From: "Tao Klerks via GitGitGadget" <gitgitgadget@gmail.com>
To: git@vger.kernel.org
Cc: Tao Klerks <tao@klerks.biz>
Subject: [PATCH v2 0/3] Empty untracked cache performance issue
Date: Fri, 25 Feb 2022 17:10:11 +0000 [thread overview]
Message-ID: <pull.986.v2.git.1645809015.gitgitgadget@gmail.com> (raw)
In-Reply-To: <pull.986.git.1624559401.gitgitgadget@gmail.com>
This patchset addresses a performance issue with untracked cache. When a new
untracked cache structure is added to the index but remains empty,
subsequent "git status" calls populate it but do not write the index - so
they perform as though the index were disabled.
This situation can be caused in several different ways:
* Running "git update-index --untracked-cache" on a repo that did not have
the untracked cache
* Modifying the git configuration to enable untracked cache, but then
immediately running "git status -uall", causing the untracked cache to be
created, but not used/populated (and the index written).
* (likely others)
The patchset includes fixes to t7519, which otherwise starts failing because
it wasn't testing what it intended to.
Tao Klerks (3):
t7519: avoid file to index mtime race for untracked cache
t7519: populate untracked cache before test
untracked-cache: write index when populating empty untracked cache
dir.c | 10 +++++++---
t/t7519-status-fsmonitor.sh | 7 +++++++
2 files changed, 14 insertions(+), 3 deletions(-)
base-commit: 4c53a8c20f8984adb226293a3ffd7b88c3f4ac1a
Published-As: https://github.com/gitgitgadget/git/releases/tag/pr-986%2FTaoK%2Ftaok-empty-untracked-cache-bug-v2
Fetch-It-Via: git fetch https://github.com/gitgitgadget/git pr-986/TaoK/taok-empty-untracked-cache-bug-v2
Pull-Request: https://github.com/gitgitgadget/git/pull/986
Range-diff vs v1:
1: c4d2a3cab4b ! 1: 9421b71540d Add a second's delay to t7519 for untracked cache
@@ Metadata
Author: Tao Klerks <tao@klerks.biz>
## Commit message ##
- Add a second's delay to t7519 for untracked cache
+ t7519: avoid file to index mtime race for untracked cache
In t7519 there is a test that writes files to disk, and immediately
- writes the untracked index. Because of mtime-comparison logic
- that uses a 1-second resolution, this means the cached entries
- are not trusted/used under some circumstances (see
- read-cache.c#is_racy_stat()).
+ writes the untracked index. Because of mtime-comparison logic that
+ uses a 1-second resolution, this means the cached entries are not
+ trusted/used under some circumstances
+ (see read-cache.c#is_racy_stat()).
- Untracked cache tests in t7063 use a 1-second delay to avoid
- this issue. We should do the same here.

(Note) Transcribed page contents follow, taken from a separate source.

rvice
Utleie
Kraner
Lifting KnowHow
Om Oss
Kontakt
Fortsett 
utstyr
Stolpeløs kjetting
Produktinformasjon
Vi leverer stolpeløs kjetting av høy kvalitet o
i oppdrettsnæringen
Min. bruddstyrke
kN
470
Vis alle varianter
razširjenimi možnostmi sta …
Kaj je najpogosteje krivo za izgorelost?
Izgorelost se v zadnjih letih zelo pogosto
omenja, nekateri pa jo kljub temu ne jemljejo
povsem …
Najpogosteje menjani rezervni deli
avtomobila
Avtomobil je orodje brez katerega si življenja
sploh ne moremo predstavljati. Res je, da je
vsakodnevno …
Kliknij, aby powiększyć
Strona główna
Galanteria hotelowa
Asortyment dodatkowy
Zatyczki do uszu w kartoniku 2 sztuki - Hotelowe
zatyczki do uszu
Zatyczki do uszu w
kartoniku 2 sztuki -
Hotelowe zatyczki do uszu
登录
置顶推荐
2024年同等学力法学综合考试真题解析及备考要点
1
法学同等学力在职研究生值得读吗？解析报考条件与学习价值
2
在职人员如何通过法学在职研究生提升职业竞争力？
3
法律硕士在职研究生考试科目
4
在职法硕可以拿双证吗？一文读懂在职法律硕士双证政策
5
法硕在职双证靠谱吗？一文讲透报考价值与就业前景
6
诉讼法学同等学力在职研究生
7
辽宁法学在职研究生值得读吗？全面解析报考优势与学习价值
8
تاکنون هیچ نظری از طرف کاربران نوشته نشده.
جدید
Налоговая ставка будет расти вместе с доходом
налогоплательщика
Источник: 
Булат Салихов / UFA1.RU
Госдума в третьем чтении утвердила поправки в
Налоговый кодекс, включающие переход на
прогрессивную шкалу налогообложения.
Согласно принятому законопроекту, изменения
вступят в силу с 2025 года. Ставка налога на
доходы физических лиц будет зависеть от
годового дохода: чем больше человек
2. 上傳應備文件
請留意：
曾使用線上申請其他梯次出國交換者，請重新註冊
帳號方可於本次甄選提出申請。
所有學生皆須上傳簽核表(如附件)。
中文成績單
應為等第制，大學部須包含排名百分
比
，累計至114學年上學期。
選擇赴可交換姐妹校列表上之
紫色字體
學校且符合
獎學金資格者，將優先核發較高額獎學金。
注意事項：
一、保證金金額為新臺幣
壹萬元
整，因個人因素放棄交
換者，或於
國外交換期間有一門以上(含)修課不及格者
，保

+ Untracked cache tests in t7063 use a 1-second delay to avoid this
+ issue, but we don't want to introduce arbitrary slowdowns, so instead
+ use test-tool chmtime to backdate the files slightly.

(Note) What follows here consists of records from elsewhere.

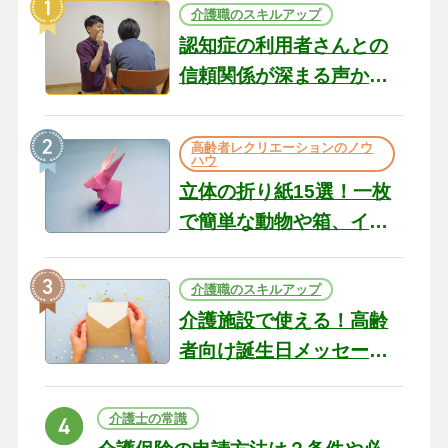
介護職のスキルアップ
認知症の利用者さんとの
信頼関係が深まる声かけ
のコツ10選｜認知症ケア
の現場から（22）
高齢者レクリエーションのノウ
ハウ
立体の折り紙15選！一枚
で簡単な動物や箱、イン
テリアになる作品まで
介護職のスキルアップ
介護施設で使える！高齢
者向け誕生日メッセージ
の例文と書き方のポイン
ト
介護士の常識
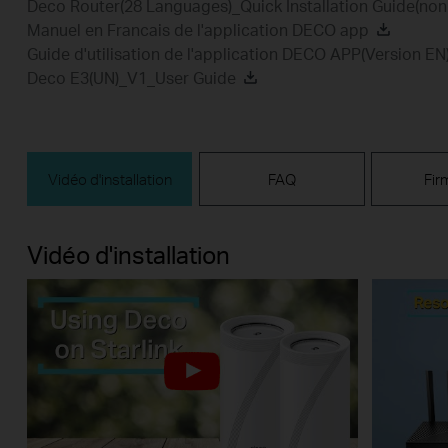
Deco Router(28 Languages)_Quick Installation Guide(n
Manuel en Francais de l'application DECO app
Guide d'utilisation de l'application DECO APP(Version EN
Deco E3(UN)_V1_User Guide
Vidéo d'installation
FAQ
Fir
Vidéo d'installation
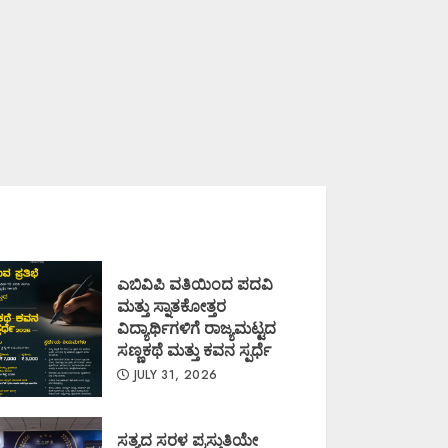
ಎಬಿವಿಪಿ ವತಿಯಿಂದ ಪದವಿ
ಮತ್ತು ಸ್ನಾತಕೋತ್ತರ
ವಿದ್ಯಾರ್ಥಿಗಳಿಗೆ ರಾಜ್ಯಮಟ್ಟದ
ಸಣ್ಣಕಥೆ ಮತ್ತು ಕವನ ಸ್ಪರ್ಧೆ
JULY 31, 2026
ಸತ್ಯದ ಸರಳ ಪ್ರಸ್ತುತಿಯೇ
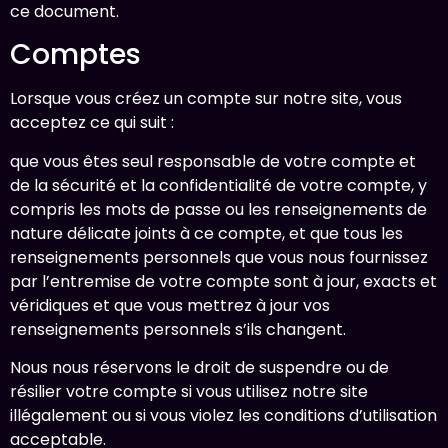
ce document.
Comptes
Lorsque vous créez un compte sur notre site, vous
acceptez ce qui suit :
que vous êtes seul responsable de votre compte et
de la sécurité et la confidentialité de votre compte, y
compris les mots de passe ou les renseignements de
nature délicate joints à ce compte, et que tous les
renseignements personnels que vous nous fournissez
par l’entremise de votre compte sont à jour, exacts et
véridiques et que vous mettrez à jour vos
renseignements personnels s’ils changent.
Nous nous réservons le droit de suspendre ou de
résilier votre compte si vous utilisez notre site
illégalement ou si vous violez les conditions d’utilisation
acceptable.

- This change doesn't actually affect the outcome of the test,
- but does enhance its validity, and becomes relevant after
- later changes
+ This change doesn't actually affect the outcome of the test, but does
+ enhance its validity, and becomes relevant after later changes.
Signed-off-by: Tao Klerks <tao@klerks.biz>
## t/t7519-status-fsmonitor.sh ##
-@@ t/t7519-status-fsmonitor.sh: clean_repo () {
- git clean -fd
- }
-
-+avoid_racy() {
-+ sleep 1
-+}
-+
- dirty_repo () {
- : >untracked &&
- : >dir1/untracked &&
@@ t/t7519-status-fsmonitor.sh: test_expect_success UNTRACKED_CACHE 'ignore .git changes when invalidating UNTR'
+ cd dot-git &&
+ mkdir -p .git/hooks &&
+ : >tracked &&
++ test-tool chmtime =-60 tracked &&
+ : >modified &&
++ test-tool chmtime =-60 modified &&
+ mkdir dir1 &&
+ : >dir1/tracked &&
++ test-tool chmtime =-60 dir1/tracked &&
+ : >dir1/modified &&
++ test-tool chmtime =-60 dir1/modified &&
+ mkdir dir2 &&
+ : >dir2/tracked &&
++ test-tool chmtime =-60 dir2/tracked &&
: >dir2/modified &&
++ test-tool chmtime =-60 dir2/modified &&
write_integration_script &&
git config core.fsmonitor .git/hooks/fsmonitor-test &&
-+ avoid_racy &&
git update-index --untracked-cache &&
- git update-index --fsmonitor &&
- GIT_TRACE2_PERF="$TRASH_DIRECTORY/trace-before" \
2: d63faad03a4 ! 2: d29a68e65a0 In t7519, populate untracked cache before test
@@ Metadata
Author: Tao Klerks <tao@klerks.biz>
## Commit message ##
- In t7519, populate untracked cache before test
+ t7519: populate untracked cache before test
- In its current state, the t7519 test dealing with untracked
- cache assumes that
- "git update-index --untracked-cache" will *populate*
- the untracked cache. This is not correct - it will only add
- an empty untracked cache structure to the index.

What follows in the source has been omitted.